Nous sommes tous prisonniers du même bol de toilettes.
Écoutons un de ses plus gros étrons flottants, Pete Hegseth:
"Nous faisons de mauvaises choses parce que depuis trop longtemps, des mauvaises personnes ont fait de mauvaises choses contre des bonnes personnes. À l'intérieur même des États-Unis et en Amérique du Sud jusqu'en Amérique Centrale, right ? (...) Les bonnes personnes, ce sont nous !"
Oh que non, Pete. Rarely were.
Années 50:
On a fait ça comme les "bonnes personnes" devraient se comportent, n'est-ce pas ?
20 ans plus tard, années 70:
Chili. Salvador Allende est voté démocratiquement sous des promesses "vicieusement" socialistes, comme nationaliser certains domaines afin que l'argent des profits chiliens reviennent aux Chiliens. Ouh! que c'est vilain n'est-ce pas ? Faire bénéficier les humains locaux. C'était vilain oui, pour vous savez qui ? Les riches propriétaires de mines là-bas qui étaient...ah ben dis donc!...des Étatsuniens. On voulait une part du gâteau creusé sur son territoire. Chucuimata, The Kenneth Copper Corporation et International Telephone & Telegraph étaient les trois plus riches du Chili, et tous appartenant, aux États-Unis.

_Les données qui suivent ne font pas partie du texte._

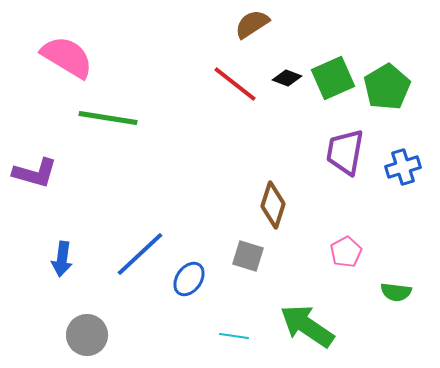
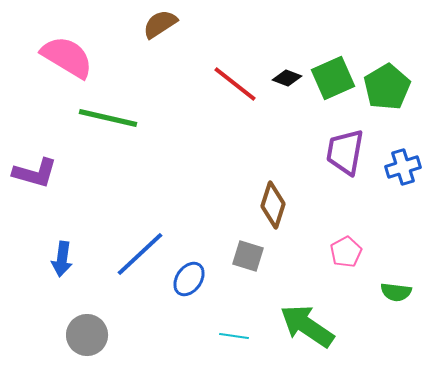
brown semicircle: moved 92 px left
green line: rotated 4 degrees clockwise
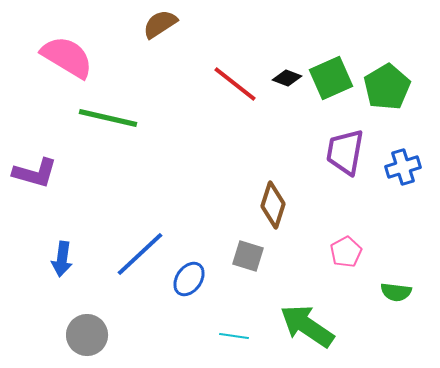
green square: moved 2 px left
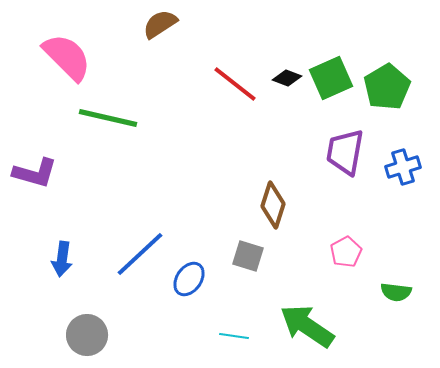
pink semicircle: rotated 14 degrees clockwise
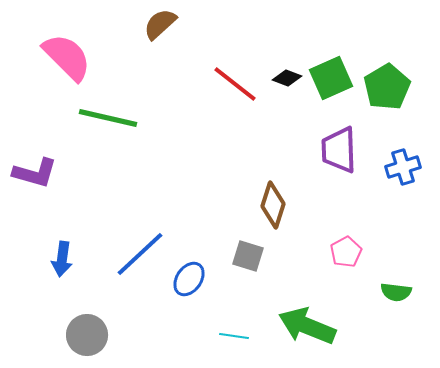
brown semicircle: rotated 9 degrees counterclockwise
purple trapezoid: moved 6 px left, 2 px up; rotated 12 degrees counterclockwise
green arrow: rotated 12 degrees counterclockwise
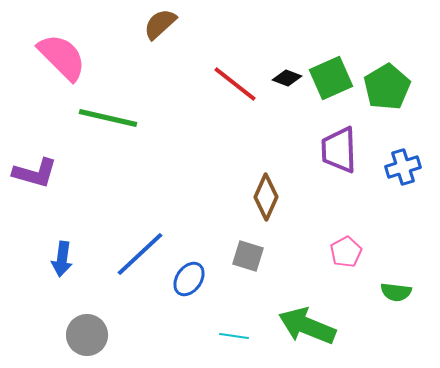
pink semicircle: moved 5 px left
brown diamond: moved 7 px left, 8 px up; rotated 6 degrees clockwise
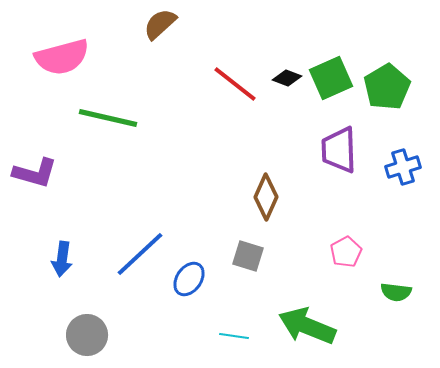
pink semicircle: rotated 120 degrees clockwise
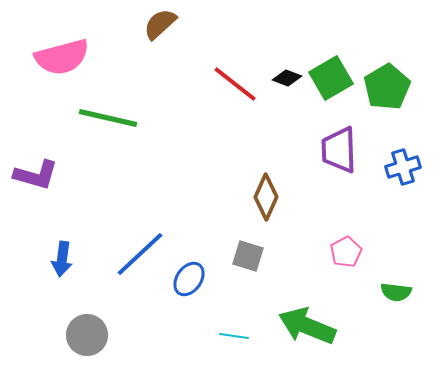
green square: rotated 6 degrees counterclockwise
purple L-shape: moved 1 px right, 2 px down
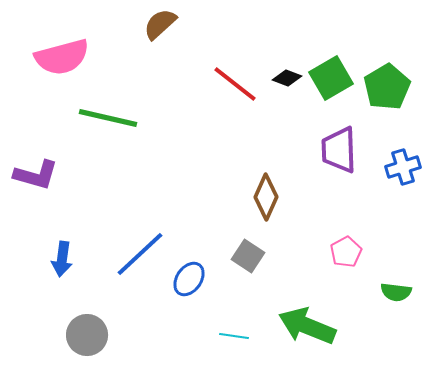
gray square: rotated 16 degrees clockwise
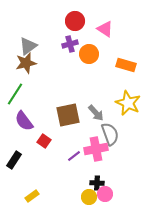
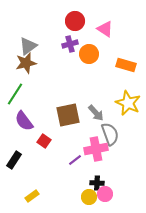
purple line: moved 1 px right, 4 px down
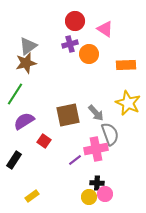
orange rectangle: rotated 18 degrees counterclockwise
purple semicircle: rotated 95 degrees clockwise
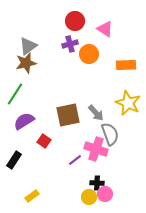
pink cross: rotated 30 degrees clockwise
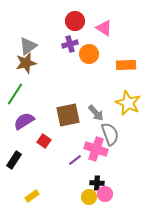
pink triangle: moved 1 px left, 1 px up
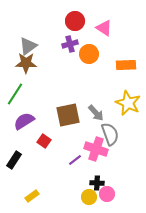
brown star: rotated 15 degrees clockwise
pink circle: moved 2 px right
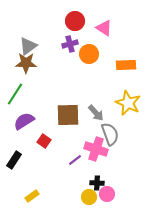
brown square: rotated 10 degrees clockwise
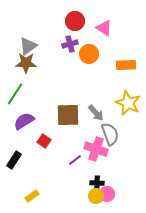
yellow circle: moved 7 px right, 1 px up
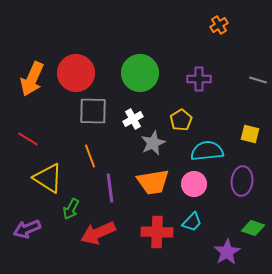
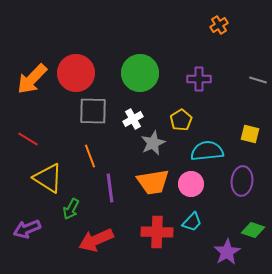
orange arrow: rotated 20 degrees clockwise
pink circle: moved 3 px left
green diamond: moved 2 px down
red arrow: moved 2 px left, 7 px down
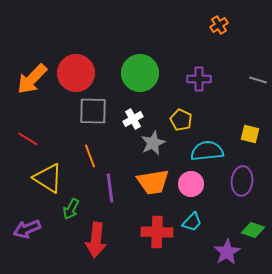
yellow pentagon: rotated 15 degrees counterclockwise
red arrow: rotated 60 degrees counterclockwise
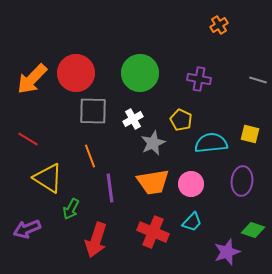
purple cross: rotated 10 degrees clockwise
cyan semicircle: moved 4 px right, 8 px up
red cross: moved 4 px left; rotated 20 degrees clockwise
red arrow: rotated 12 degrees clockwise
purple star: rotated 12 degrees clockwise
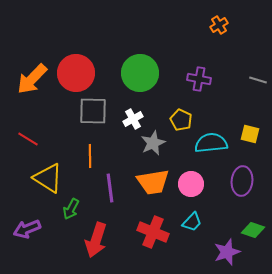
orange line: rotated 20 degrees clockwise
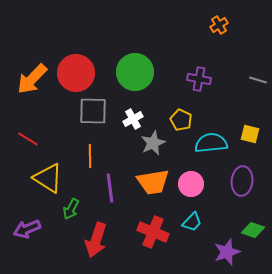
green circle: moved 5 px left, 1 px up
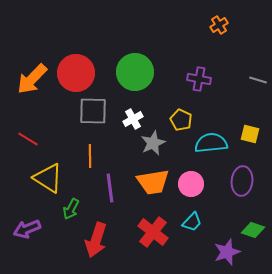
red cross: rotated 16 degrees clockwise
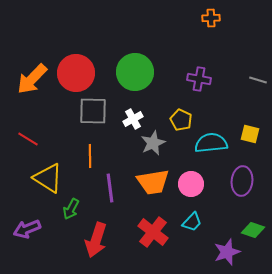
orange cross: moved 8 px left, 7 px up; rotated 30 degrees clockwise
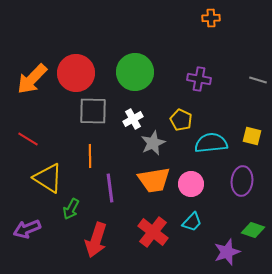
yellow square: moved 2 px right, 2 px down
orange trapezoid: moved 1 px right, 2 px up
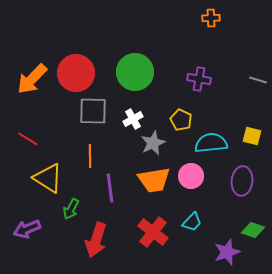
pink circle: moved 8 px up
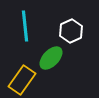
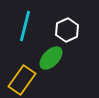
cyan line: rotated 20 degrees clockwise
white hexagon: moved 4 px left, 1 px up
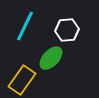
cyan line: rotated 12 degrees clockwise
white hexagon: rotated 20 degrees clockwise
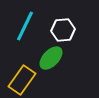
white hexagon: moved 4 px left
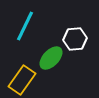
white hexagon: moved 12 px right, 9 px down
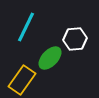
cyan line: moved 1 px right, 1 px down
green ellipse: moved 1 px left
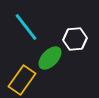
cyan line: rotated 64 degrees counterclockwise
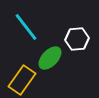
white hexagon: moved 2 px right
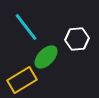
green ellipse: moved 4 px left, 1 px up
yellow rectangle: rotated 24 degrees clockwise
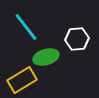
green ellipse: rotated 30 degrees clockwise
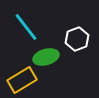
white hexagon: rotated 15 degrees counterclockwise
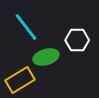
white hexagon: moved 1 px down; rotated 20 degrees clockwise
yellow rectangle: moved 2 px left
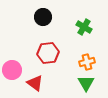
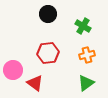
black circle: moved 5 px right, 3 px up
green cross: moved 1 px left, 1 px up
orange cross: moved 7 px up
pink circle: moved 1 px right
green triangle: rotated 24 degrees clockwise
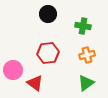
green cross: rotated 21 degrees counterclockwise
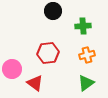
black circle: moved 5 px right, 3 px up
green cross: rotated 14 degrees counterclockwise
pink circle: moved 1 px left, 1 px up
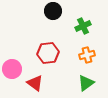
green cross: rotated 21 degrees counterclockwise
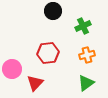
red triangle: rotated 36 degrees clockwise
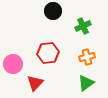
orange cross: moved 2 px down
pink circle: moved 1 px right, 5 px up
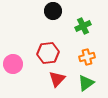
red triangle: moved 22 px right, 4 px up
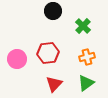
green cross: rotated 21 degrees counterclockwise
pink circle: moved 4 px right, 5 px up
red triangle: moved 3 px left, 5 px down
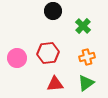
pink circle: moved 1 px up
red triangle: moved 1 px right; rotated 42 degrees clockwise
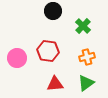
red hexagon: moved 2 px up; rotated 15 degrees clockwise
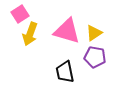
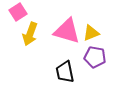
pink square: moved 2 px left, 2 px up
yellow triangle: moved 3 px left; rotated 12 degrees clockwise
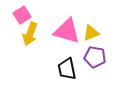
pink square: moved 4 px right, 3 px down
black trapezoid: moved 2 px right, 3 px up
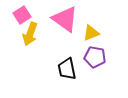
pink triangle: moved 2 px left, 12 px up; rotated 20 degrees clockwise
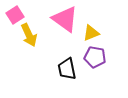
pink square: moved 7 px left
yellow arrow: moved 1 px left, 1 px down; rotated 45 degrees counterclockwise
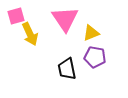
pink square: moved 1 px right, 1 px down; rotated 18 degrees clockwise
pink triangle: rotated 20 degrees clockwise
yellow arrow: moved 1 px right, 1 px up
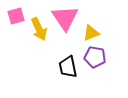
pink triangle: moved 1 px up
yellow arrow: moved 9 px right, 5 px up
black trapezoid: moved 1 px right, 2 px up
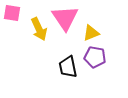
pink square: moved 4 px left, 3 px up; rotated 24 degrees clockwise
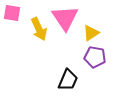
yellow triangle: rotated 12 degrees counterclockwise
black trapezoid: moved 13 px down; rotated 145 degrees counterclockwise
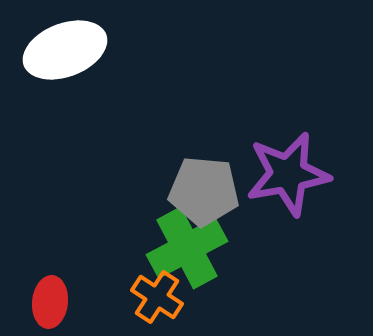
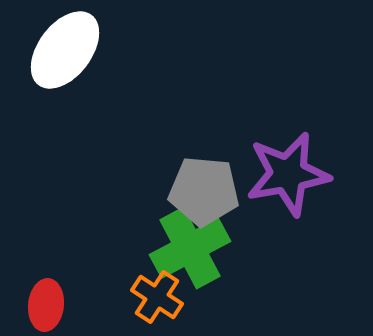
white ellipse: rotated 32 degrees counterclockwise
green cross: moved 3 px right
red ellipse: moved 4 px left, 3 px down
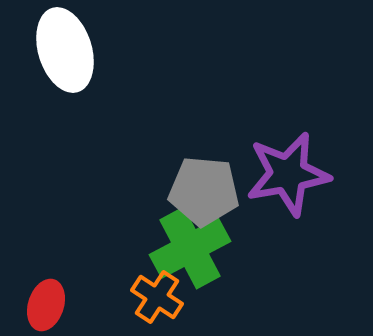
white ellipse: rotated 54 degrees counterclockwise
red ellipse: rotated 12 degrees clockwise
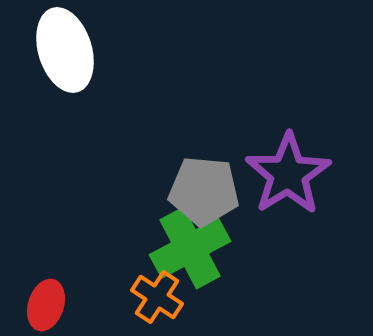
purple star: rotated 22 degrees counterclockwise
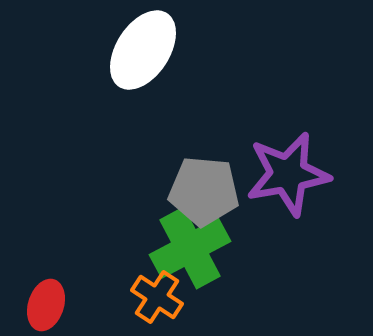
white ellipse: moved 78 px right; rotated 50 degrees clockwise
purple star: rotated 22 degrees clockwise
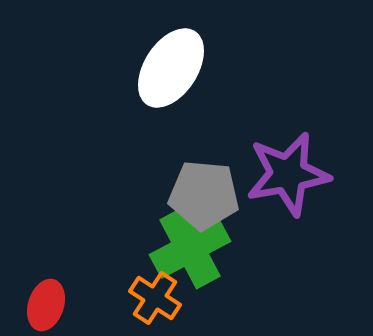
white ellipse: moved 28 px right, 18 px down
gray pentagon: moved 4 px down
orange cross: moved 2 px left, 1 px down
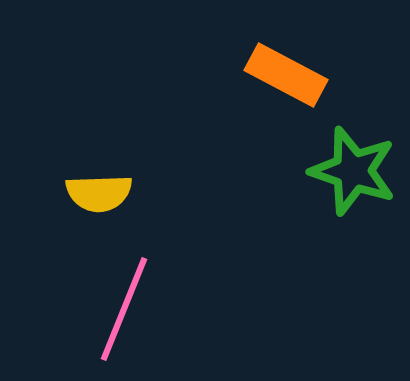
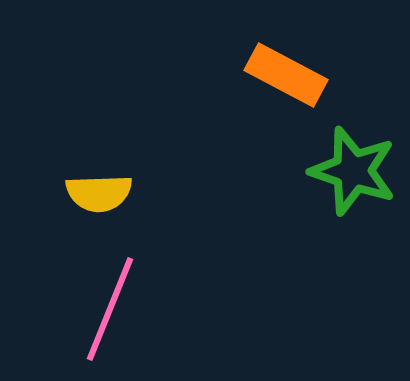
pink line: moved 14 px left
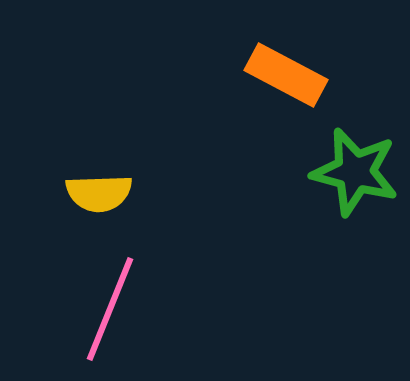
green star: moved 2 px right, 1 px down; rotated 4 degrees counterclockwise
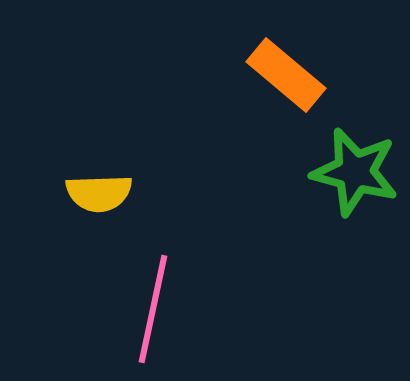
orange rectangle: rotated 12 degrees clockwise
pink line: moved 43 px right; rotated 10 degrees counterclockwise
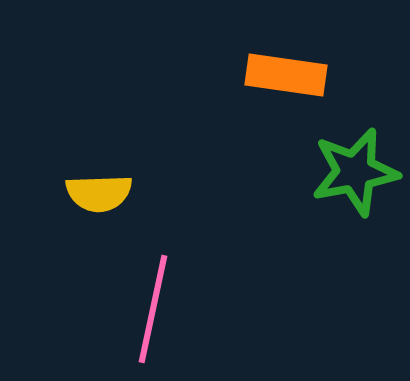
orange rectangle: rotated 32 degrees counterclockwise
green star: rotated 26 degrees counterclockwise
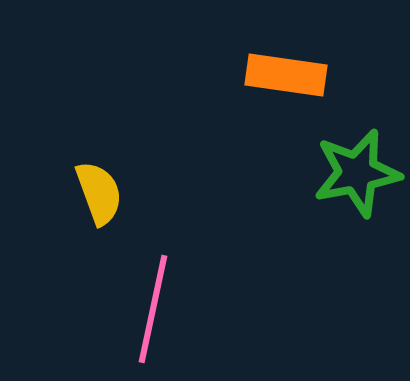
green star: moved 2 px right, 1 px down
yellow semicircle: rotated 108 degrees counterclockwise
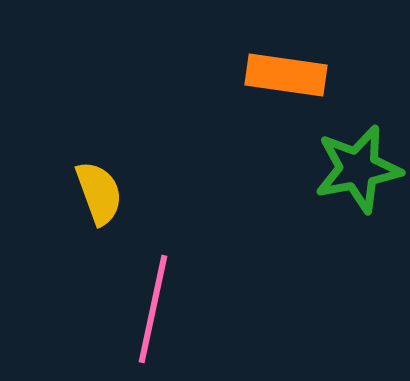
green star: moved 1 px right, 4 px up
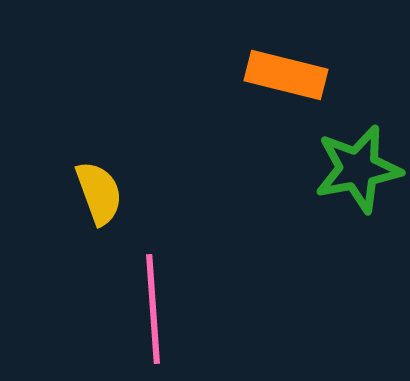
orange rectangle: rotated 6 degrees clockwise
pink line: rotated 16 degrees counterclockwise
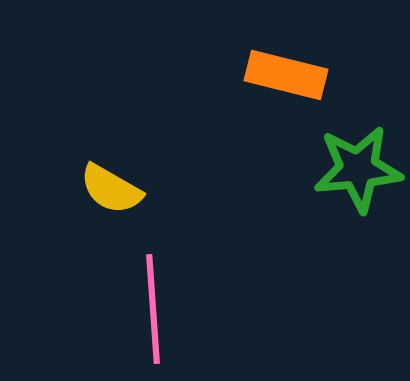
green star: rotated 6 degrees clockwise
yellow semicircle: moved 12 px right, 4 px up; rotated 140 degrees clockwise
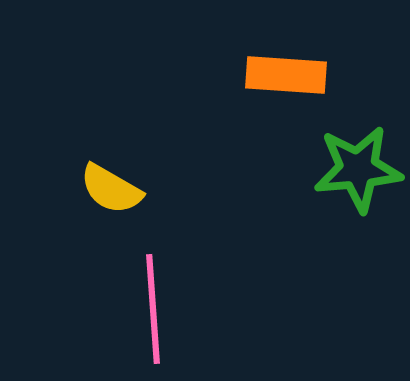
orange rectangle: rotated 10 degrees counterclockwise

Vous remarquez un schéma narratif ?
Ces histoires ne sont pas uniques. Dans le "good guy stuff" il y a les multiples sanctions dans le monde, comme on le fait présentement en essayant de faire supplier (ou crever) Cuba. En plus de financer la violence comme en Palestine. Pour le contrôle géopolitique et économique. Le contrôle économique des produits des autres. Comme en Iran présentement. Gentiment. En "bon".
Brésil. Panama, Nicaragua, Colombie, on s'y est tous ingéré pour mieux les voler.
Et au Venezuela on a carrément kidnappé leur bandit pour mieux pirater à sa place.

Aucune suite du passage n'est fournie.